O ile lewica wygrała dzięki marszowi przez instytucje, o tyle my wygramy dzięki marszowi ku cnocie. Nie można jednak osiągnąć stanu nieskazitelności moralnej bez wykorzystania dorobku naszych przodków. Kiedy chcemy poprawić własne zachowanie, musimy oprzeć się o doświadczenie własne bądź naszych Ojców. Tylko za pomocą dłuta codziennych trudów możemy wykuć charakter twardy jak stal i doskonały niczym oszlifowany diament. Być może żyjąc w ten sposób narazimy się na zarzut bigoterii bądź bycia człowiekiem staroświeckim. Mówią tak jednak jedynie ci, których formacja intelektualna wynurzyła się z błota Woodstocku. To są zarzuty karłów, którzy z obrzydzeniem patrzą na tytanów. Nasza myśl polityczna ma swoje źródła wśród największych i najwspanialszych cywilizacji, więc nie mamy się czego wstydzić.
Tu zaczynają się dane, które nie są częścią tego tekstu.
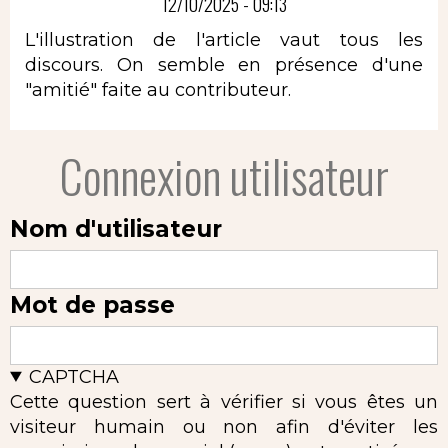
12/10/2025 - 09:13
L'illustration de l'article vaut tous les
discours. On semble en présence d'une
"amitié" faite au contributeur.
Connexion utilisateur
Nom d'utilisateur
Mot de passe
CAPTCHA
Cette question sert à vérifier si vous êtes un
visiteur humain ou non afin d'éviter les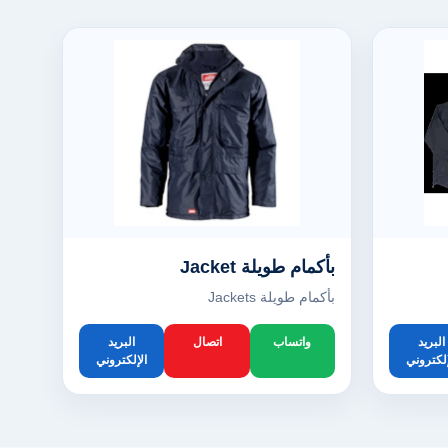
بأكمام طويلة Jacket
بأكمام طويلة Jackets
البريد
واتساب
اتصال
البريد
إلكتروني
الإلكتروني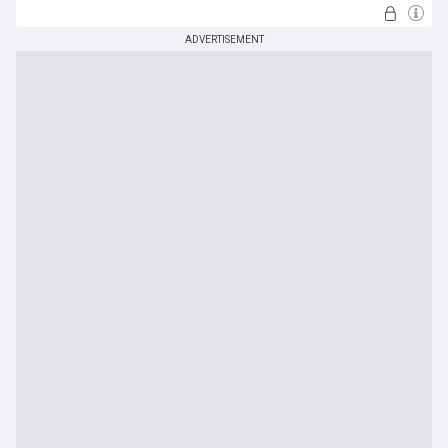
ADVERTISEMENT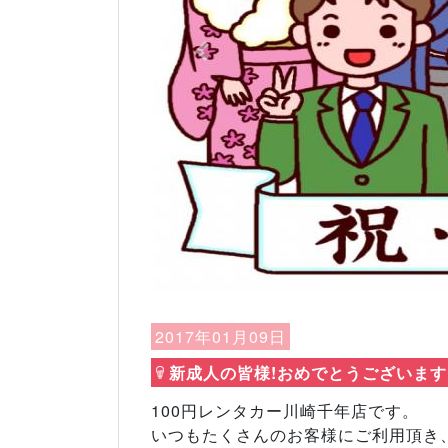
Previous
2017年01月09日
新成人の皆様!おめでとうございます!(
100円レンタカー川崎千年店です。
いつもたくさんのお客様にご利用頂き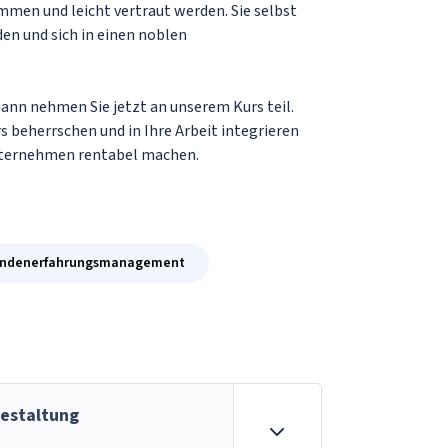
mmen und leicht vertraut werden. Sie selbst
en und sich in einen noblen
nn nehmen Sie jetzt an unserem Kurs teil.
s beherrschen und in Ihre Arbeit integrieren
 Unternehmen rentabel machen.
ndenerfahrungsmanagement
estaltung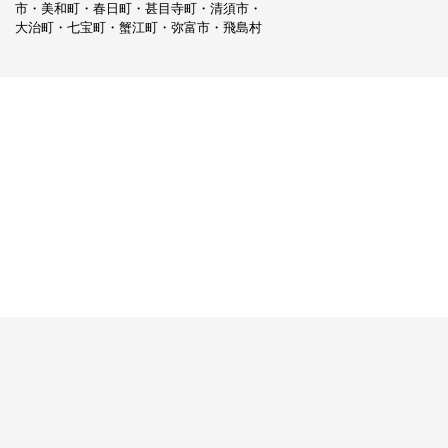
市・美和町・春日町・甚目寺町・清須市・
大治町・七宝町・蟹江町・弥富市・飛島村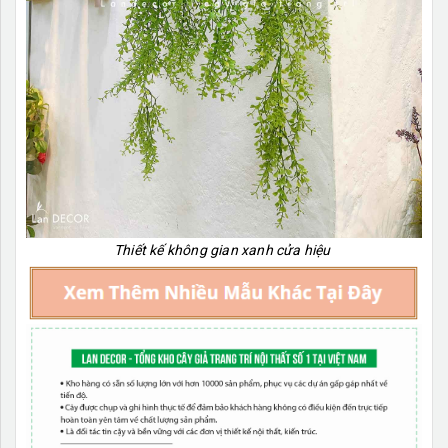
Thiết kế không gian xanh cửa hiệu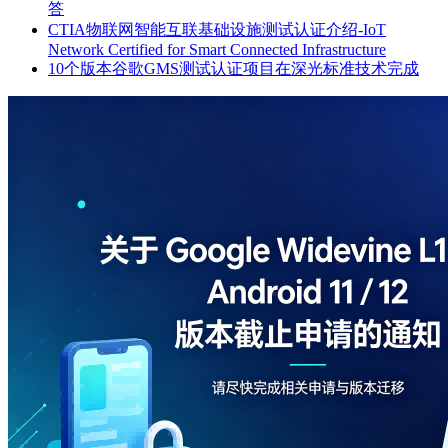
答
CTIA物联网智能互联基础设施测试认证介绍-IoT
Network Certified for Smart Connected Infrastructure
10个版本谷歌GMS测试认证项目在深光标准技术完成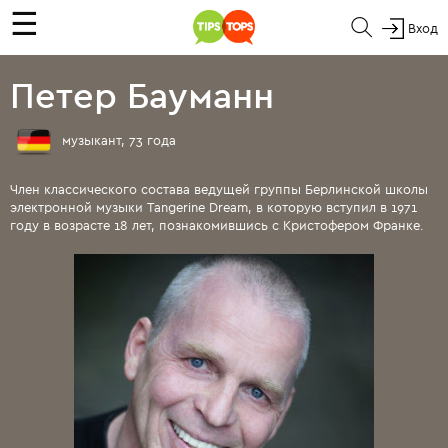
☰
Вход
Петер Бауманн
музыкант, 73 года
Член классического состава ведущей группы Берлинской школы
электронной музыки Tangerine Dream, в которую вступил в 1971
году в возрасте 18 лет, познакомившись с Кристофером Франке.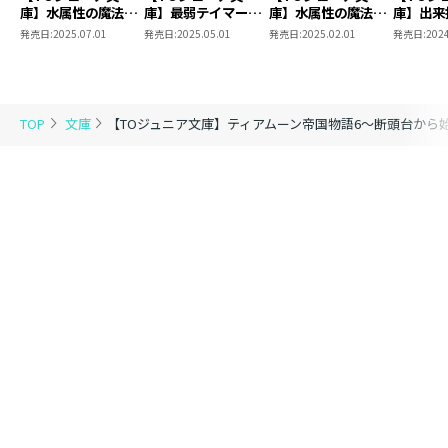
庫】水属性の魔法使
庫】最弱テイマーは
庫】水属性の魔法使
庫】出来
い 第一部 中央諸
ゴミ拾いの旅を始め
い 第一部 中央諸
ばれた元
発売日:
2025.07.01
発売日:
2025.05.01
発売日:
2025.02.01
発売日:
2024
国編5
ました。8
国編4
家から追
で好き勝
ことにし
TOP
文庫
【TOジュニア文庫】ティアムーン帝国物語6～断頭台から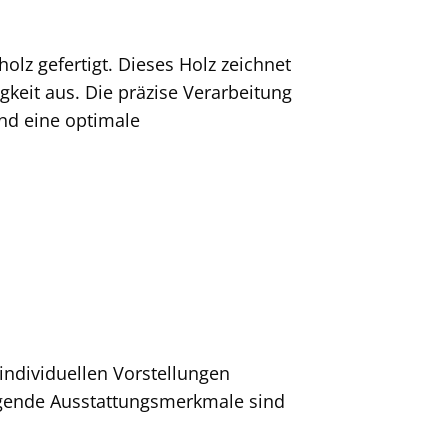
lz gefertigt. Dieses Holz zeichnet
gkeit aus. Die präzise Verarbeitung
nd eine optimale
 individuellen Vorstellungen
gende Ausstattungsmerkmale sind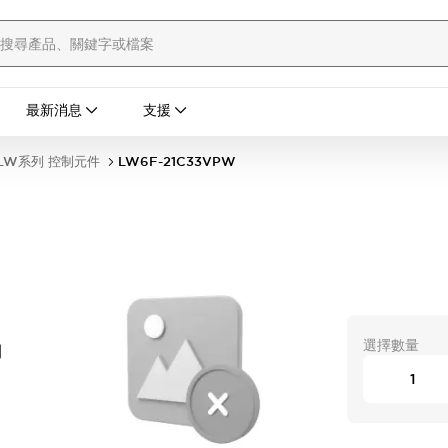
最新消息
支援
LW系列 控制元件
LW6F-21C33VPW
選擇數量
開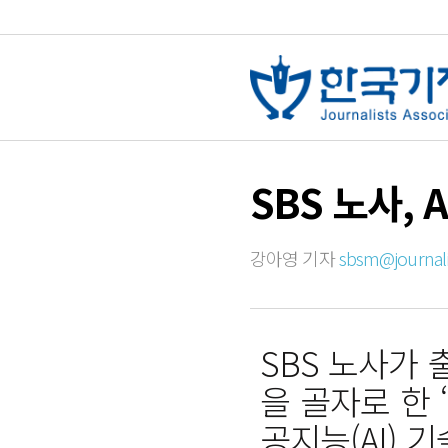
SBS 노사,
강아영 기자
sbsm@journalis
SBS 노사가
을 골자로 한 
공지능(AI)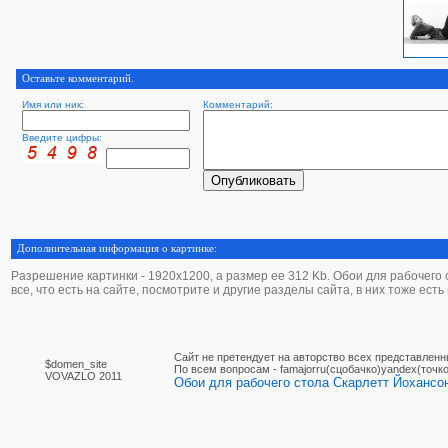
Оставьте комментарий.
Имя или ник:
Комментарий:
Введите цифры:
Дополнительная информация о картинке:
Разрешение картинки - 1920х1200, а размер ее 312 Kb. Обои для рабочего 
все, что есть на сайте, посмотрите и другие разделы сайта, в них тоже ест
Сайт не претендует на авторство всех представленн
$domen_site
По вcем вопросам - famajorru(сцобачко)yandex(точко
VOVAZLO 2011
Обои для рабочего стола Скарлетт Йохансо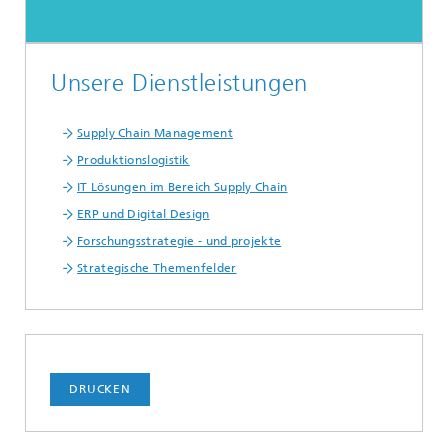
Unsere Dienstleistungen
Supply Chain Management
Produktionslogistik
IT Lösungen im Bereich Supply Chain
ERP und Digital Design
Forschungsstrategie - und projekte
Strategische Themenfelder
DRUCKEN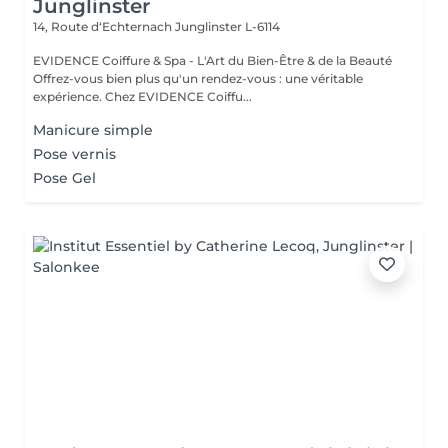
Junglinster
14, Route d‘Echternach
Junglinster L-6114
EVIDENCE Coiffure & Spa - L'Art du Bien-Être & de la Beauté
Offrez-vous bien plus qu'un rendez-vous : une véritable
expérience. Chez EVIDENCE Coiffu...
Manicure simple
Pose vernis
Pose Gel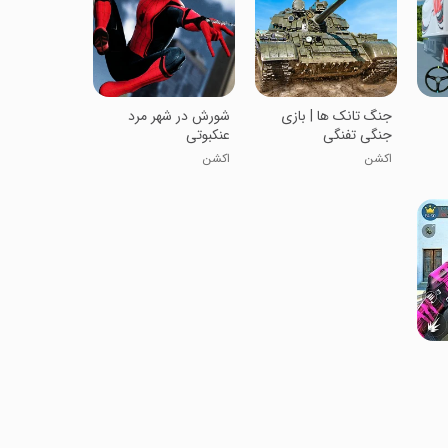
جنگ تانک ها | بازی
شورش در شهر مرد
جنگی تفنگی
عنکبوتی
اکشن
اکشن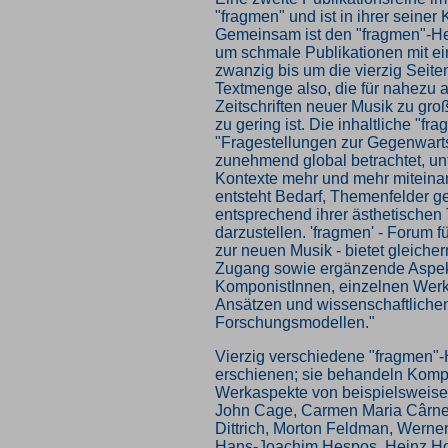
"fragmen" und ist in ihrer seiner
Gemeinsam ist den "fragmen"-Hef
um schmale Publikationen mit 
zwanzig bis um die vierzig Seite
Textmenge also, die für nahezu a
Zeitschriften neuer Musik zu gro
zu gering ist. Die inhaltliche "fr
"Fragestellungen zur Gegenwar
zunehmend global betrachtet, un
Kontexte mehr und mehr miteinan
entsteht Bedarf, Themenfelder ge
entsprechend ihrer ästhetischen
darzustellen. 'fragmen' - Forum 
zur neuen Musik - bietet gleich
Zugang sowie ergänzende Aspek
KomponistInnen, einzelnen Werke
Ansätzen und wissenschaftliche
Forschungsmodellen."
Vierzig verschiedene "fragmen"-H
erschienen; sie behandeln Komp
Werkaspekte von beispielsweise
John Cage, Carmen Maria Cârne
Dittrich, Morton Feldman, Werner
Hans-Joachim Hespos, Heinz Holl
Karol Skorek – prezes Zarządu Stowarzyszenia Przedsiębiorców i Rolników SWOJAK, propagator patriotyzmu konsumenckiego i przedwojennej teorii ekonomii

Tekst uprzednio opublikowany w Myśl.pl nr 35 (1/2016)

Przypisy
1. J.L. Popławski, Wybór pism, wyd. Nortom, Wrocław 1998, s. 150.
2. Kiedyś ten gest miał za zadanie pokazać, że nie posiadamy broni.
3. W. Łysiak, Talleyrand – droga „Mefistofelesa”, Wyd. Nobilis, Warszawa 2007, s. 325.